### HOW TO COMPLETE THIS TASK:
Give all the records again, with no alterations.

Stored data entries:
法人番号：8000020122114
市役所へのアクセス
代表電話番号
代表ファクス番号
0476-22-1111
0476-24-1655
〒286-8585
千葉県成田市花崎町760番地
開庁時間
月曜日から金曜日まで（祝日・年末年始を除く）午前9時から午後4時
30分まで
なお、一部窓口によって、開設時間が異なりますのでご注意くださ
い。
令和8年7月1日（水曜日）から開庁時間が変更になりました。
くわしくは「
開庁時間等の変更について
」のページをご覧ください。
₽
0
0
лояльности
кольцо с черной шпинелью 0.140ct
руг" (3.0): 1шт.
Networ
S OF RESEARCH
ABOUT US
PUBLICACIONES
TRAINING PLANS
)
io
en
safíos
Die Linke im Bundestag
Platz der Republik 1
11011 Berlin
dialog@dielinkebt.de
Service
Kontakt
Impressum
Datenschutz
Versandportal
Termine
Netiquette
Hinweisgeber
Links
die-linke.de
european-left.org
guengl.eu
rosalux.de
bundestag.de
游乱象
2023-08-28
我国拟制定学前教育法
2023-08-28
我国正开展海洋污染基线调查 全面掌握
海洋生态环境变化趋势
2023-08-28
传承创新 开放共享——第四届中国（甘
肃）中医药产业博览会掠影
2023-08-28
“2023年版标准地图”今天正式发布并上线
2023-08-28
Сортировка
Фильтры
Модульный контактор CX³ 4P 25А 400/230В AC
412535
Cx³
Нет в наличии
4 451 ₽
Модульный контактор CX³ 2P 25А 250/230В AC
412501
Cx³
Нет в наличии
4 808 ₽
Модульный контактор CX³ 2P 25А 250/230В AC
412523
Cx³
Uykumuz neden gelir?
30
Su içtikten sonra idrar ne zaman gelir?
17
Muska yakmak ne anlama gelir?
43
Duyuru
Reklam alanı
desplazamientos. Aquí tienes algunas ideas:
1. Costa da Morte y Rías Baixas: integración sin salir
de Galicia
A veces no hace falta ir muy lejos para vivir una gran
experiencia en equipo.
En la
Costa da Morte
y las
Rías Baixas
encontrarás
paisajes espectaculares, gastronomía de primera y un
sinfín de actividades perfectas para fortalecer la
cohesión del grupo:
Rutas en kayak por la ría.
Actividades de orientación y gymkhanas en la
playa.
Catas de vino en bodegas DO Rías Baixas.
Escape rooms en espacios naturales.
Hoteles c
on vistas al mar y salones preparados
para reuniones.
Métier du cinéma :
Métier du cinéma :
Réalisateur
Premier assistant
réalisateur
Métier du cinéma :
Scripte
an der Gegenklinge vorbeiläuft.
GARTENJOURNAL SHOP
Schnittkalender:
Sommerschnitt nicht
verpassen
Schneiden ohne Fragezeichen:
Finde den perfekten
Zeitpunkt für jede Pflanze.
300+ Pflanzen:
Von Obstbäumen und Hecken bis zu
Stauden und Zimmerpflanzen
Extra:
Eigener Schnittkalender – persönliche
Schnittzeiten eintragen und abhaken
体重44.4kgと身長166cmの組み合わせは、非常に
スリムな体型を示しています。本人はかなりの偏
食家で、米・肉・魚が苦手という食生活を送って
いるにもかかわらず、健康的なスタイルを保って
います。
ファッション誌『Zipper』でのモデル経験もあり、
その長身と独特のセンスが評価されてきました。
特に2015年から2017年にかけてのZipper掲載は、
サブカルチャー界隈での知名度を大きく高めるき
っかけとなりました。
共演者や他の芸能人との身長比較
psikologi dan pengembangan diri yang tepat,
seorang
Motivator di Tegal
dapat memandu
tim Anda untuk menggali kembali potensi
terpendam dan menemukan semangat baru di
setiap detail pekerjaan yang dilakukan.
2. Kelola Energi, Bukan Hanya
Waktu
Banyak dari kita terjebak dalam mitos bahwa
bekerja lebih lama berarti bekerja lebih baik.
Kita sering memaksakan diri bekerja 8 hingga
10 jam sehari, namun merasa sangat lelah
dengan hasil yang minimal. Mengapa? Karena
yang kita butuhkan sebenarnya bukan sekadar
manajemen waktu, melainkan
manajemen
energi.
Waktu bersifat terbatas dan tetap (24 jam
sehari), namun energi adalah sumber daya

### EXPECTED ANSWER:
法人番号：8000020122114
市役所へのアクセス
代表電話番号
代表ファクス番号
0476-22-1111
0476-24-1655
〒286-8585
千葉県成田市花崎町760番地
開庁時間
月曜日から金曜日まで（祝日・年末年始を除く）午前9時から午後4時
30分まで
なお、一部窓口によって、開設時間が異なりますのでご注意くださ
い。
令和8年7月1日（水曜日）から開庁時間が変更になりました。
くわしくは「
開庁時間等の変更について
」のページをご覧ください。
₽
0
0
лояльности
кольцо с черной шпинелью 0.140ct
руг" (3.0): 1шт.
Networ
S OF RESEARCH
ABOUT US
PUBLICACIONES
TRAINING PLANS
)
io
en
safíos
Die Linke im Bundestag
Platz der Republik 1
11011 Berlin
dialog@dielinkebt.de
Service
Kontakt
Impressum
Datenschutz
Versandportal
Termine
Netiquette
Hinweisgeber
Links
die-linke.de
european-left.org
guengl.eu
rosalux.de
bundestag.de
游乱象
2023-08-28
我国拟制定学前教育法
2023-08-28
我国正开展海洋污染基线调查 全面掌握
海洋生态环境变化趋势
2023-08-28
传承创新 开放共享——第四届中国（甘
肃）中医药产业博览会掠影
2023-08-28
“2023年版标准地图”今天正式发布并上线
2023-08-28
Сортировка
Фильтры
Модульный контактор CX³ 4P 25А 400/230В AC
412535
Cx³
Нет в наличии
4 451 ₽
Модульный контактор CX³ 2P 25А 250/230В AC
412501
Cx³
Нет в наличии
4 808 ₽
Модульный контактор CX³ 2P 25А 250/230В AC
412523
Cx³
Uykumuz neden gelir?
30
Su içtikten sonra idrar ne zaman gelir?
17
Muska yakmak ne anlama gelir?
43
Duyuru
Reklam alanı
desplazamientos. Aquí tienes algunas ideas:
1. Costa da Morte y Rías Baixas: integración sin salir
de Galicia
A veces no hace falta ir muy lejos para vivir una gran
experiencia en equipo.
En la
Costa da Morte
y las
Rías Baixas
encontrarás
paisajes espectaculares, gastronomía de primera y un
sinfín de actividades perfectas para fortalecer la
cohesión del grupo:
Rutas en kayak por la ría.
Actividades de orientación y gymkhanas en la
playa.
Catas de vino en bodegas DO Rías Baixas.
Escape rooms en espacios naturales.
Hoteles c
on vistas al mar y salones preparados
para reuniones.
Métier du cinéma :
Métier du cinéma :
Réalisateur
Premier assistant
réalisateur
Métier du cinéma :
Scripte
an der Gegenklinge vorbeiläuft.
GARTENJOURNAL SHOP
Schnittkalender:
Sommerschnitt nicht
verpassen
Schneiden ohne Fragezeichen:
Finde den perfekten
Zeitpunkt für jede Pflanze.
300+ Pflanzen:
Von Obstbäumen und Hecken bis zu
Stauden und Zimmerpflanzen
Extra:
Eigener Schnittkalender – persönliche
Schnittzeiten eintragen und abhaken
体重44.4kgと身長166cmの組み合わせは、非常に
スリムな体型を示しています。本人はかなりの偏
食家で、米・肉・魚が苦手という食生活を送って
いるにもかかわらず、健康的なスタイルを保って
います。
ファッション誌『Zipper』でのモデル経験もあり、
その長身と独特のセンスが評価されてきました。
特に2015年から2017年にかけてのZipper掲載は、
サブカルチャー界隈での知名度を大きく高めるき
っかけとなりました。
共演者や他の芸能人との身長比較
psikologi dan pengembangan diri yang tepat,
seorang
Motivator di Tegal
dapat memandu
tim Anda untuk menggali kembali potensi
terpendam dan menemukan semangat baru di
setiap detail pekerjaan yang dilakukan.
2. Kelola Energi, Bukan Hanya
Waktu
Banyak dari kita terjebak dalam mitos bahwa
bekerja lebih lama berarti bekerja lebih baik.
Kita sering memaksakan diri bekerja 8 hingga
10 jam sehari, namun merasa sangat lelah
dengan hasil yang minimal. Mengapa? Karena
yang kita butuhkan sebenarnya bukan sekadar
manajemen waktu, melainkan
manajemen
energi.
Waktu bersifat terbatas dan tetap (24 jam
sehari), namun energi adalah sumber daya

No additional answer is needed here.